_What the task requires_
Your task is to output every record exactly as it is given.

[Provided entries — start]

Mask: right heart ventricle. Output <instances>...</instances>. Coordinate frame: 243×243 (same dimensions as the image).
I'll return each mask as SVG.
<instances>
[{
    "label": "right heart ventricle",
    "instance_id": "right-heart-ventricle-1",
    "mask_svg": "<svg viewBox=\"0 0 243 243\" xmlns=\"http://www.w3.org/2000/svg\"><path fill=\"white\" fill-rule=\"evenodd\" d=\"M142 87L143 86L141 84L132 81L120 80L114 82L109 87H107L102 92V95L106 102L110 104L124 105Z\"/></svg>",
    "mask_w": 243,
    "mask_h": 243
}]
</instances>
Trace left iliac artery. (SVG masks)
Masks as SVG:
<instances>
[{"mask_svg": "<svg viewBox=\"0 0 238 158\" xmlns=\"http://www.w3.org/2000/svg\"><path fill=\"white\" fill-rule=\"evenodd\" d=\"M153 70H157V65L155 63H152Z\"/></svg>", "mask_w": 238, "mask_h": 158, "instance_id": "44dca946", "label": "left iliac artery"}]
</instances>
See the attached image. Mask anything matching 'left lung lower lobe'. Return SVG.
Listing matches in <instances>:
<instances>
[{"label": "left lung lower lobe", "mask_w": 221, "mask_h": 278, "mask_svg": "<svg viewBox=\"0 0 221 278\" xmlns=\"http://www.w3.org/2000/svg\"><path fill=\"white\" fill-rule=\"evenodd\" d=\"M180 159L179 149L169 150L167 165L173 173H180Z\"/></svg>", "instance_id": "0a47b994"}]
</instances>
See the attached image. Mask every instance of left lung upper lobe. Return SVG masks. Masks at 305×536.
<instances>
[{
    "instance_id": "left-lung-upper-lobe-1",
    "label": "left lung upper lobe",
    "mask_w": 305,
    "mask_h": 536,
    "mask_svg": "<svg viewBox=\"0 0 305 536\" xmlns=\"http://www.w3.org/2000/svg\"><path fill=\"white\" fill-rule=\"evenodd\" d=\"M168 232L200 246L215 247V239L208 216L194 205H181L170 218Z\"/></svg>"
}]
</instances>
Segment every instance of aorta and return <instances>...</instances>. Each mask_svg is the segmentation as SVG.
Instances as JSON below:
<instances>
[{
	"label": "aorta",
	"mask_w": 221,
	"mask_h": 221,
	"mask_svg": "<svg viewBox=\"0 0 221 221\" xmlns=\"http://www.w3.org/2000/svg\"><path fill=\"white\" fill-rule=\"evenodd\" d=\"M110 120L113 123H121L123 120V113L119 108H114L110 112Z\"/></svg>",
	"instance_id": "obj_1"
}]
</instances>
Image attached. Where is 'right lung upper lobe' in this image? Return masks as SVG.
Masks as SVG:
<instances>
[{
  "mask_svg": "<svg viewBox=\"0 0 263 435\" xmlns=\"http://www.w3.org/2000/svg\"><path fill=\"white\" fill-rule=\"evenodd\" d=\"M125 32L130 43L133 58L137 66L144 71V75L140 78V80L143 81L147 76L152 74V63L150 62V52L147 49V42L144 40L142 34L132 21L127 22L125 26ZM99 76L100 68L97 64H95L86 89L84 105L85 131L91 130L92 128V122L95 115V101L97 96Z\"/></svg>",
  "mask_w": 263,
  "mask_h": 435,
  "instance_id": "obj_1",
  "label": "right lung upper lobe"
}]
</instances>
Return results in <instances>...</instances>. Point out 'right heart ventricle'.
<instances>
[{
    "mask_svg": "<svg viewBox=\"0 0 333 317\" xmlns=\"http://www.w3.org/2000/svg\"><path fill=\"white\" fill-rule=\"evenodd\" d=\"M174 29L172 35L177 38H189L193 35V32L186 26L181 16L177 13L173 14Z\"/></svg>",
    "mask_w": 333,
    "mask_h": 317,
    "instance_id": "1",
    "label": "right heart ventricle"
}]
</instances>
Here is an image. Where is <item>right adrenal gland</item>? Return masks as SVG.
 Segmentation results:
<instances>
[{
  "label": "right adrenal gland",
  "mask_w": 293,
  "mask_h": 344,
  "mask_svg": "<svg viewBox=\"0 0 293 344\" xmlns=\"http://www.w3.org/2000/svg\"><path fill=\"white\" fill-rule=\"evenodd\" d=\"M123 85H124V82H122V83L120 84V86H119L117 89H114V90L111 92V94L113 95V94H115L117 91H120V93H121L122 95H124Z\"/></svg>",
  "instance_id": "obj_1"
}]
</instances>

[Provided entries — finish]

_Result for this exercise_
Mask: right heart ventricle. Output <instances>...</instances>. Coordinate frame: 243×243 (same dimensions as the image).
I'll return each mask as SVG.
<instances>
[{
    "label": "right heart ventricle",
    "instance_id": "right-heart-ventricle-1",
    "mask_svg": "<svg viewBox=\"0 0 243 243\" xmlns=\"http://www.w3.org/2000/svg\"><path fill=\"white\" fill-rule=\"evenodd\" d=\"M142 87L143 86L141 84L132 81L120 80L114 82L109 87H107L102 92V95L106 102L110 104L124 105Z\"/></svg>",
    "mask_w": 243,
    "mask_h": 243
}]
</instances>
Trace left iliac artery. (SVG masks)
Masks as SVG:
<instances>
[{"mask_svg": "<svg viewBox=\"0 0 238 158\" xmlns=\"http://www.w3.org/2000/svg\"><path fill=\"white\" fill-rule=\"evenodd\" d=\"M153 70H157V65L155 63H152Z\"/></svg>", "mask_w": 238, "mask_h": 158, "instance_id": "44dca946", "label": "left iliac artery"}]
</instances>
See the attached image. Mask anything matching 'left lung lower lobe'. Return SVG.
Listing matches in <instances>:
<instances>
[{"label": "left lung lower lobe", "mask_w": 221, "mask_h": 278, "mask_svg": "<svg viewBox=\"0 0 221 278\" xmlns=\"http://www.w3.org/2000/svg\"><path fill=\"white\" fill-rule=\"evenodd\" d=\"M180 159L179 149L169 150L167 165L173 173H180Z\"/></svg>", "instance_id": "0a47b994"}]
</instances>
See the attached image. Mask every instance of left lung upper lobe. Return SVG masks. Masks at 305×536.
<instances>
[{
    "instance_id": "left-lung-upper-lobe-1",
    "label": "left lung upper lobe",
    "mask_w": 305,
    "mask_h": 536,
    "mask_svg": "<svg viewBox=\"0 0 305 536\" xmlns=\"http://www.w3.org/2000/svg\"><path fill=\"white\" fill-rule=\"evenodd\" d=\"M168 232L200 246L215 247V239L208 216L194 205H181L170 218Z\"/></svg>"
}]
</instances>
Segment every instance of aorta and return <instances>...</instances>. Each mask_svg is the segmentation as SVG.
Instances as JSON below:
<instances>
[{
	"label": "aorta",
	"mask_w": 221,
	"mask_h": 221,
	"mask_svg": "<svg viewBox=\"0 0 221 221\" xmlns=\"http://www.w3.org/2000/svg\"><path fill=\"white\" fill-rule=\"evenodd\" d=\"M110 120L113 123H121L123 120V113L119 108H114L110 112Z\"/></svg>",
	"instance_id": "obj_1"
}]
</instances>
Image attached. Where is 'right lung upper lobe' in this image? Return masks as SVG.
Masks as SVG:
<instances>
[{
  "mask_svg": "<svg viewBox=\"0 0 263 435\" xmlns=\"http://www.w3.org/2000/svg\"><path fill=\"white\" fill-rule=\"evenodd\" d=\"M125 32L130 43L133 58L137 66L144 71V75L140 78V80L143 81L147 76L152 74V63L150 62V52L147 49V42L144 40L142 34L132 21L127 22L125 26ZM99 76L100 68L97 64H95L86 89L84 105L85 131L91 130L92 128V122L95 115V101L97 96Z\"/></svg>",
  "mask_w": 263,
  "mask_h": 435,
  "instance_id": "obj_1",
  "label": "right lung upper lobe"
}]
</instances>
Return results in <instances>...</instances>. Point out 'right heart ventricle'.
<instances>
[{
    "mask_svg": "<svg viewBox=\"0 0 333 317\" xmlns=\"http://www.w3.org/2000/svg\"><path fill=\"white\" fill-rule=\"evenodd\" d=\"M174 29L172 35L177 38H189L193 35V32L186 26L181 16L177 13L173 14Z\"/></svg>",
    "mask_w": 333,
    "mask_h": 317,
    "instance_id": "1",
    "label": "right heart ventricle"
}]
</instances>
Here is an image. Where is <item>right adrenal gland</item>? Return masks as SVG.
 Segmentation results:
<instances>
[{
  "label": "right adrenal gland",
  "mask_w": 293,
  "mask_h": 344,
  "mask_svg": "<svg viewBox=\"0 0 293 344\" xmlns=\"http://www.w3.org/2000/svg\"><path fill=\"white\" fill-rule=\"evenodd\" d=\"M123 85H124V82H122V83L120 84V86H119L117 89H114V90L111 92V94L113 95V94H115L117 91H120V93H121L122 95H124Z\"/></svg>",
  "instance_id": "obj_1"
}]
</instances>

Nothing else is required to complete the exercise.